Application: Regardless of how others around us behave, we’re still responsible for maintaining our personal faithfulness to both our walk and ministry.

Q: What is the reality about suffering that comes about for the sake of the Gospel?

A: When Christians suffer, they don’t suffer on their own but with Christ.

that I may know Him and the power of His resurrection and the fellowship of His sufferings, being conformed to His death;

— Philippians 3:10

Q: How does Paul reaffirm that such things are still in God’s control?

A: In v.9 Paul states it comes about “according to His own purpose and grace”.

Q: How does Paul tie this into both he and Timothy’s personal situation?

A: Paul goes on in v.10 to explain that the Gospel has “abolished death”. In other words, people may die physically, but never spiritually. The so-called “worst-case scenario” facing them – death for serving Christ, is no deterrent at all.

Point: Paul’s personal example of support is to remind Timothy of his holy calling, that his life and work are striving for something far greater than mere man can achieve on his own.

Application: How well do you recognize that you should be encouraging others in regard to their overall calling and purpose in Christ? What might it indicate when such things are missing from a so-called “Christian” relationship?

Read verses 12-14

Q: Given the discussion to this point about where Paul was at the time of this letter vs. Timothy vs. the state of the church, what might be significant about Paul’s statement here?

A: Paul affirms that what he’s asking Timothy to do, Paul himself has put into practice.

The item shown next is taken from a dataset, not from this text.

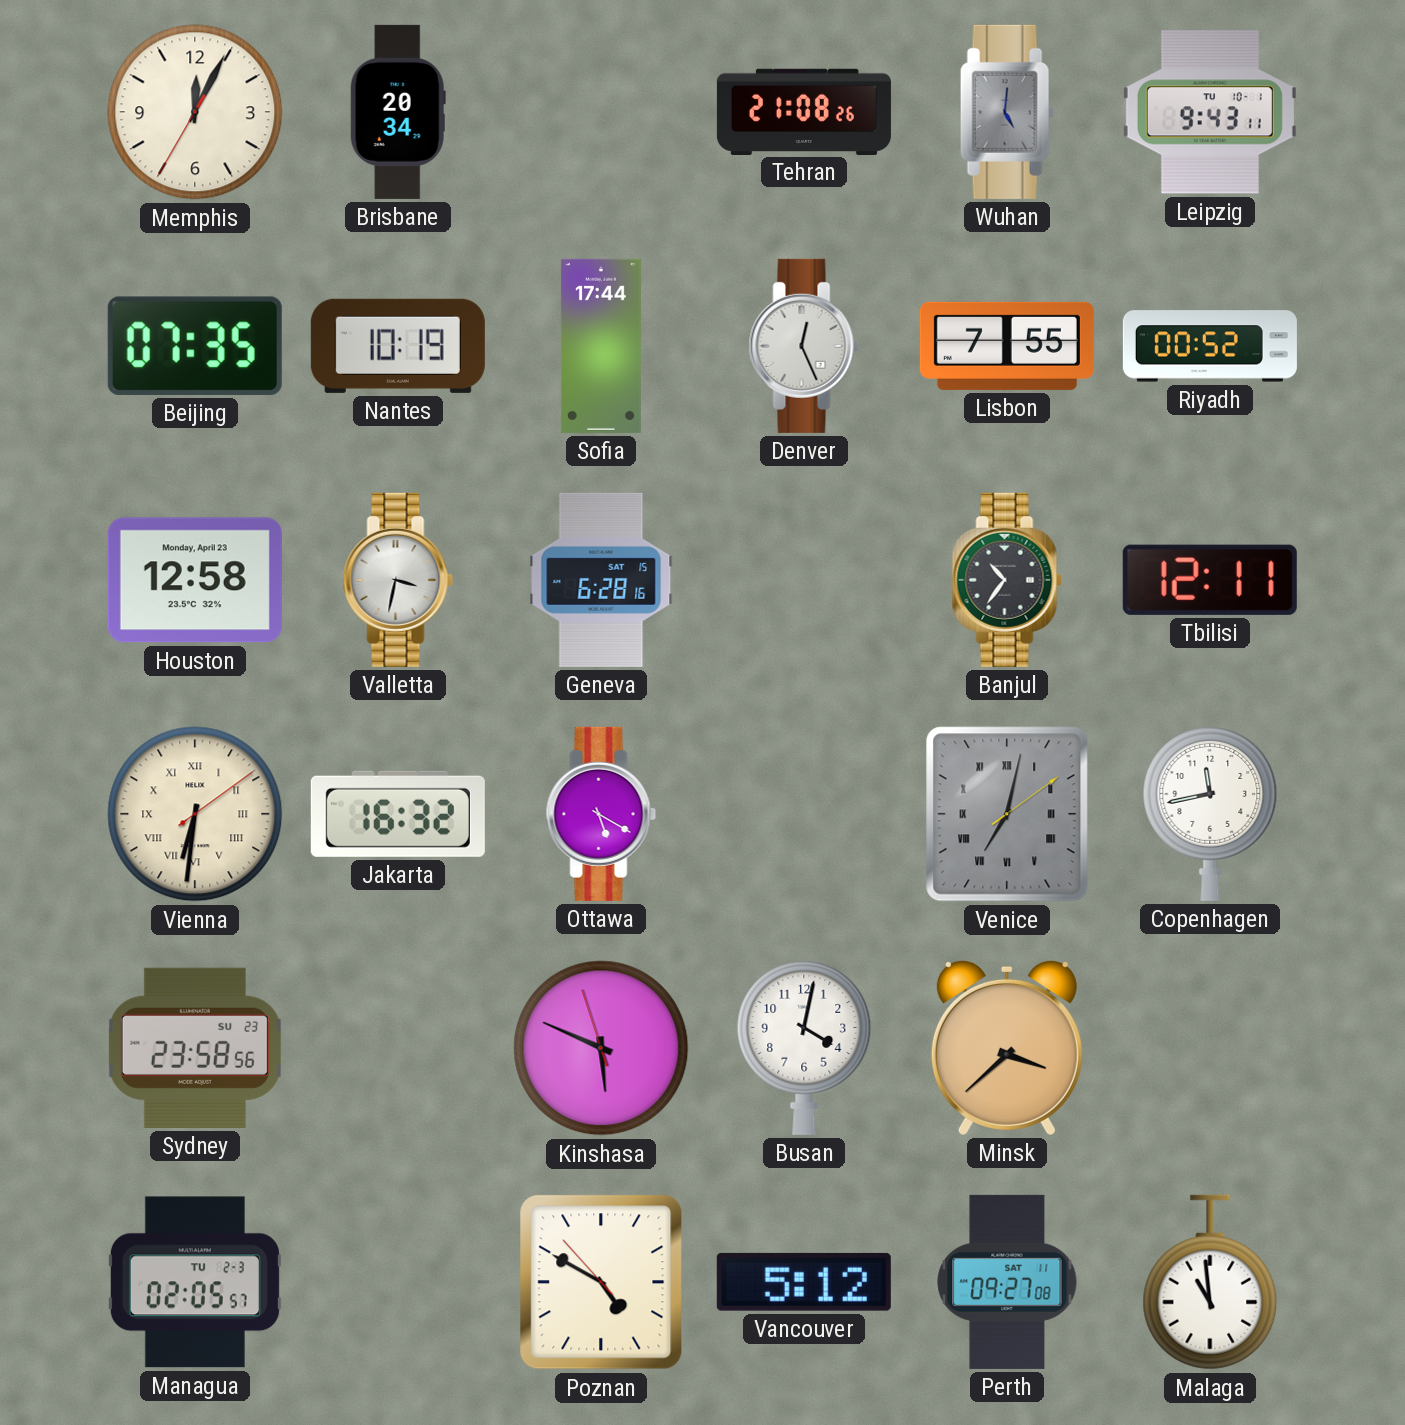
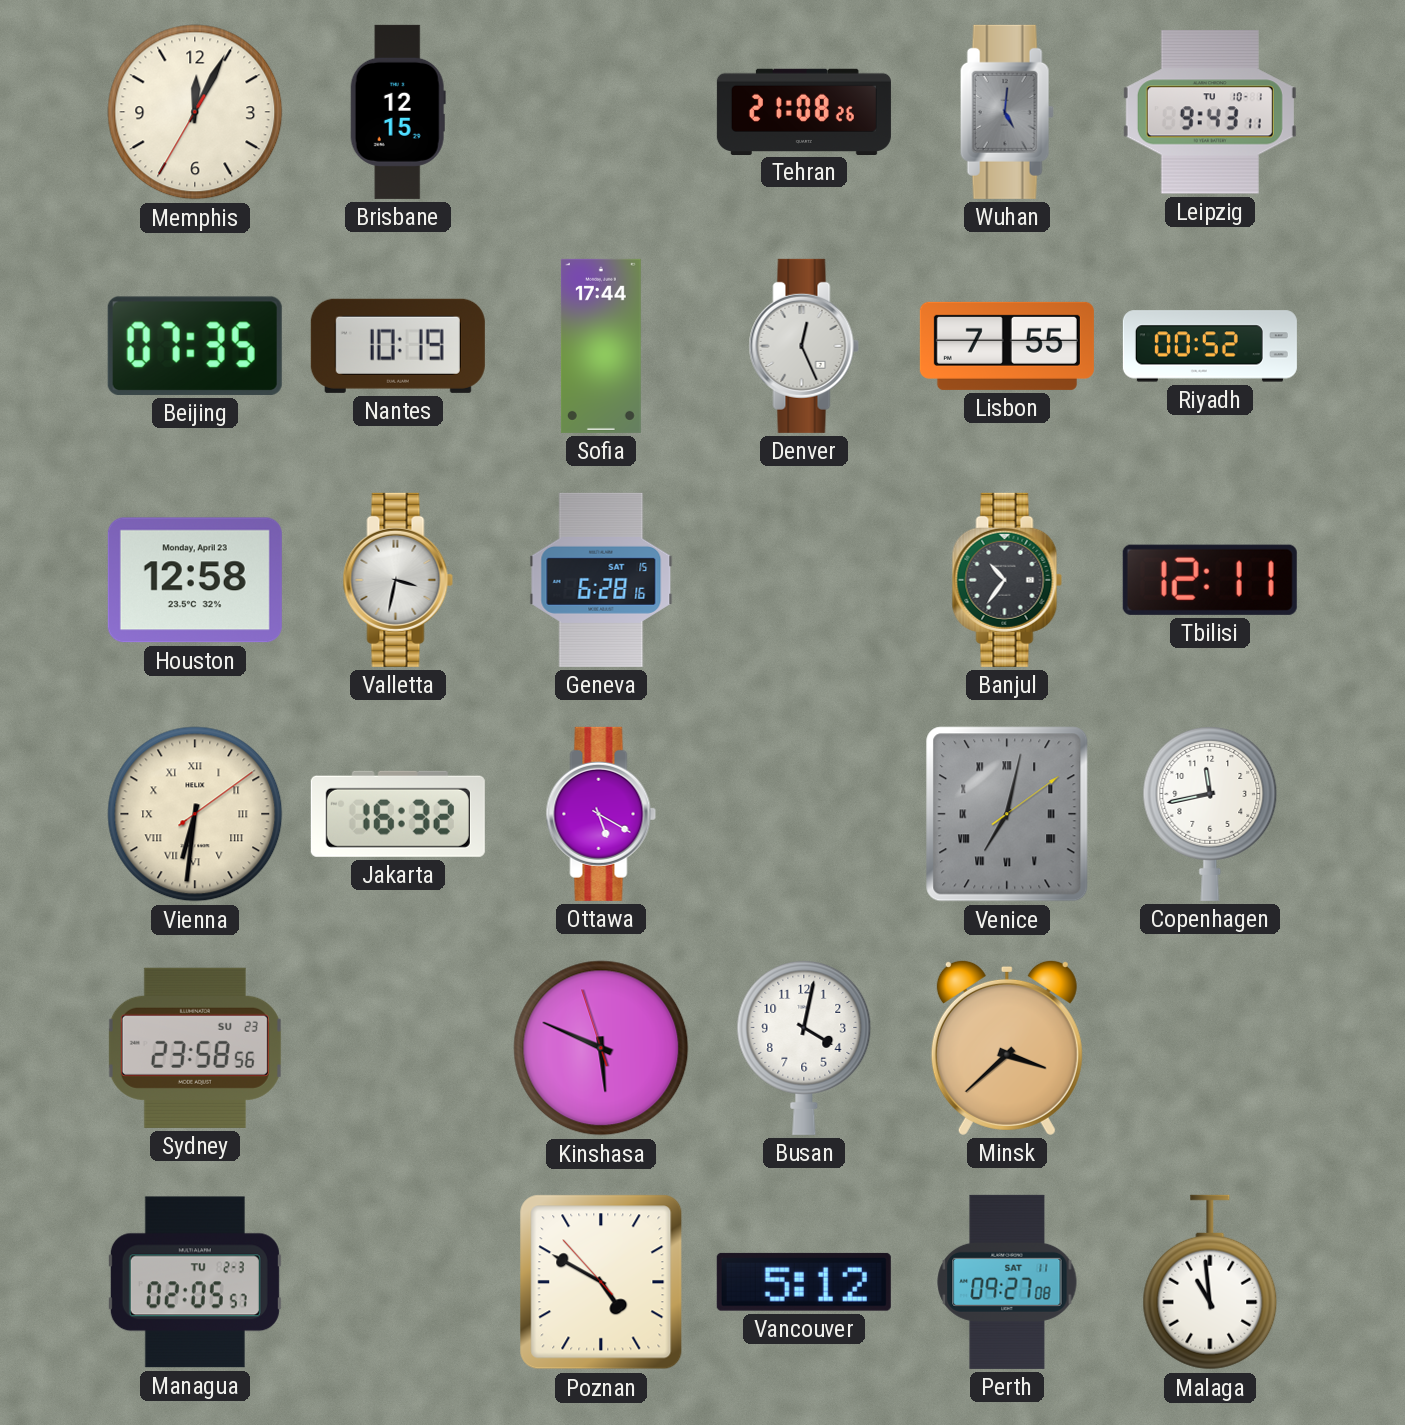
Brisbane: 20:34 -> 12:15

Paul is suffering but not ashamed and trusting God to fulfill His intended purpose and calling through him.

Point: Some might say that Paul’s being in prison and the massive falling away of believers is proof that what was entrusted has failed, but Paul’s faith is not in circumstances but He who is greater than all circumstances and who will ultimately prevail regardless of how things temporarily look.

Q: What does Paul ask Timothy to do on his part to guard “what I have entrusted to Him”?

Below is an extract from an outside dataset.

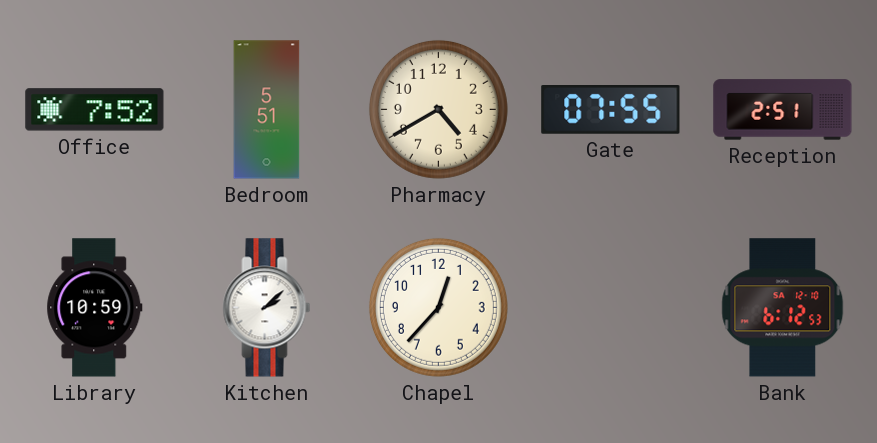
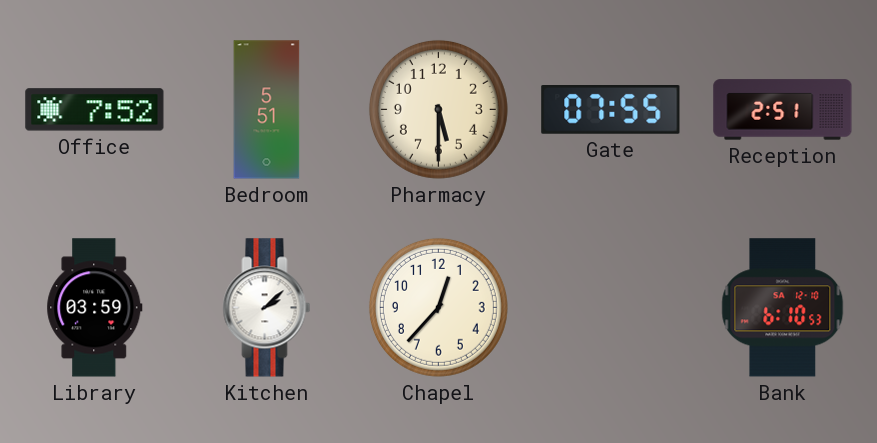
Pharmacy: 4:40 -> 5:30
Library: 10:59 -> 03:59
Bank: 6:12 -> 6:10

A: The keywords are “retain” (v.13) and “guard” (v.14), both given in reference to keeping God’s Word which is called “the standard of sound words” (v.13) and “the treasure which has been entrusted to you”. (v.14)

Point: Paul’s personal example of support is to remind Timothy of Christ the faithful Savior, that faithfulness is a two-way connection holding up His Word.

Application: We often attempt to console emotions, but how often do we also console one another with the fact that every Word of God will come true? How well do we encourage others even in the midst of trials and hardship to maintain obedience to God’s Word?

Read verses 15-18

Q: How do the men mentioned here fit in with Paul’s overall teaching to this point?

A: Phygelus and Hermogenes are the worst examples, Onesiphorus the best. They’re the contrast of putting into practice (or not) the things Paul has been speaking about.

Q: Is Paul simply “taking a shot” at those who forsook him in his time of need?

A: No, Paul is providing Timothy with an example of godliness by someone who, but all accounts, probably wasn’t a pastor like Timothy. It would be a very powerful illustration of faithfulness and how it’s possible for anyone to attain.

Point: Paul’s personal example of support is to provide Timothy with a godly example illustrating that it’s very possible to put into practice Paul’s teaching.